──────── Material supplied ────────
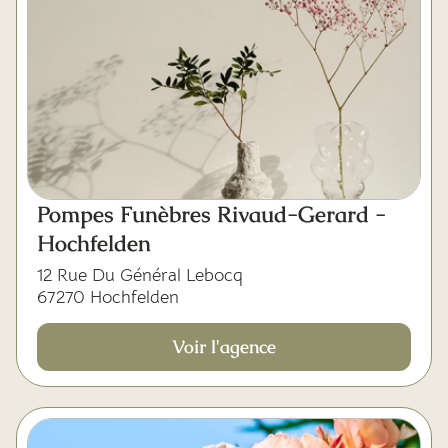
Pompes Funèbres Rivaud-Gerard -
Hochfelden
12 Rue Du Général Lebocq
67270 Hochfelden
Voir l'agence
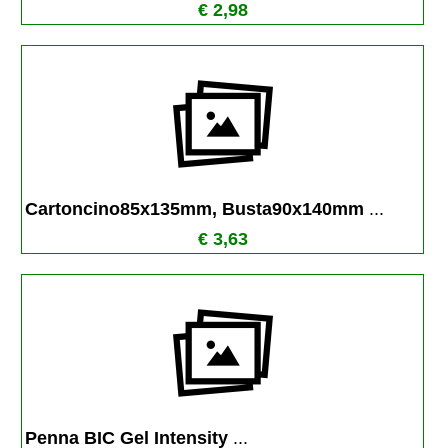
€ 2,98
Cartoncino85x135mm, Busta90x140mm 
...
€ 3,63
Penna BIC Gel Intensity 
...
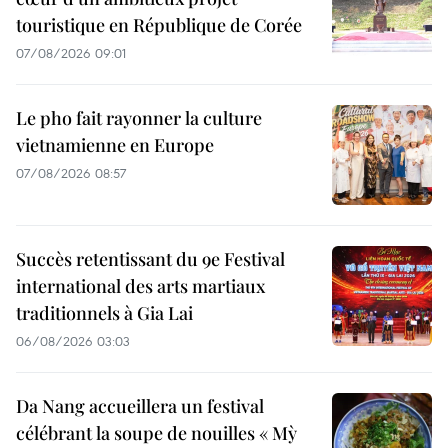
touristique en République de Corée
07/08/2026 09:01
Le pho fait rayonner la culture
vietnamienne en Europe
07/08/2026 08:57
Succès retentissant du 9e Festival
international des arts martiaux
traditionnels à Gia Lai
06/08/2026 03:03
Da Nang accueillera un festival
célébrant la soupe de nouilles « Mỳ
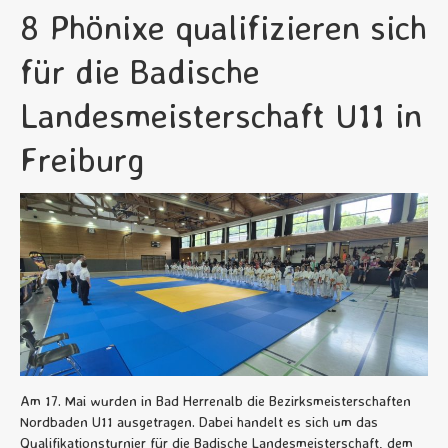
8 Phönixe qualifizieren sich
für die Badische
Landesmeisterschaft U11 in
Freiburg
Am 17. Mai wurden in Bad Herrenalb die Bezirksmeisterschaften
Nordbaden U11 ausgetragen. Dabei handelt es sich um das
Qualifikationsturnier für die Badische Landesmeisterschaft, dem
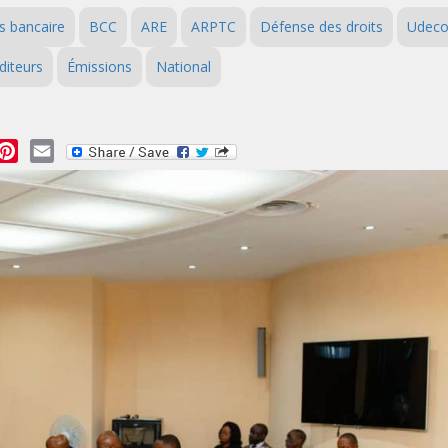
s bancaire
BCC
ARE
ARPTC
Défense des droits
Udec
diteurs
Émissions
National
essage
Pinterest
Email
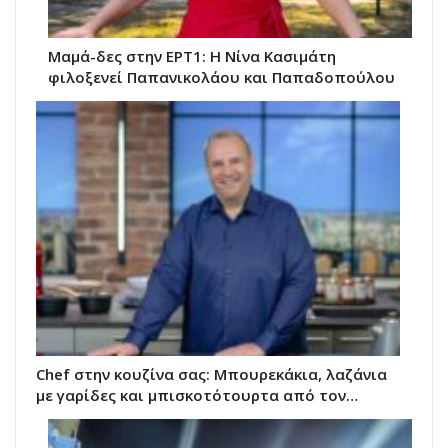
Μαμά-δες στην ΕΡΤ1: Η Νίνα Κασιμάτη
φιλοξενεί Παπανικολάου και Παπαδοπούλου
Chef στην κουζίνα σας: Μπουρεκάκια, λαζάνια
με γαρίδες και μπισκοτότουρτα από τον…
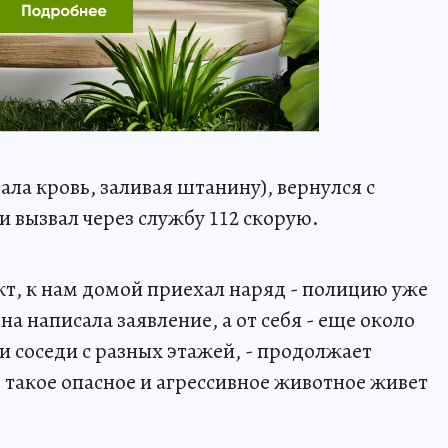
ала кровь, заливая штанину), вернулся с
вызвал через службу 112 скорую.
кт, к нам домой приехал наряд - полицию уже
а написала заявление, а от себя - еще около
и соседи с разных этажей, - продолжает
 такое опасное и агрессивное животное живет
────────
§ **Your goal**
Whenever a line in the listing above includes the word "Badische", return that line.

§ **Answer area**
für die Badische
Qualifikationsturnier für die Badische Landesmeisterschaft, dem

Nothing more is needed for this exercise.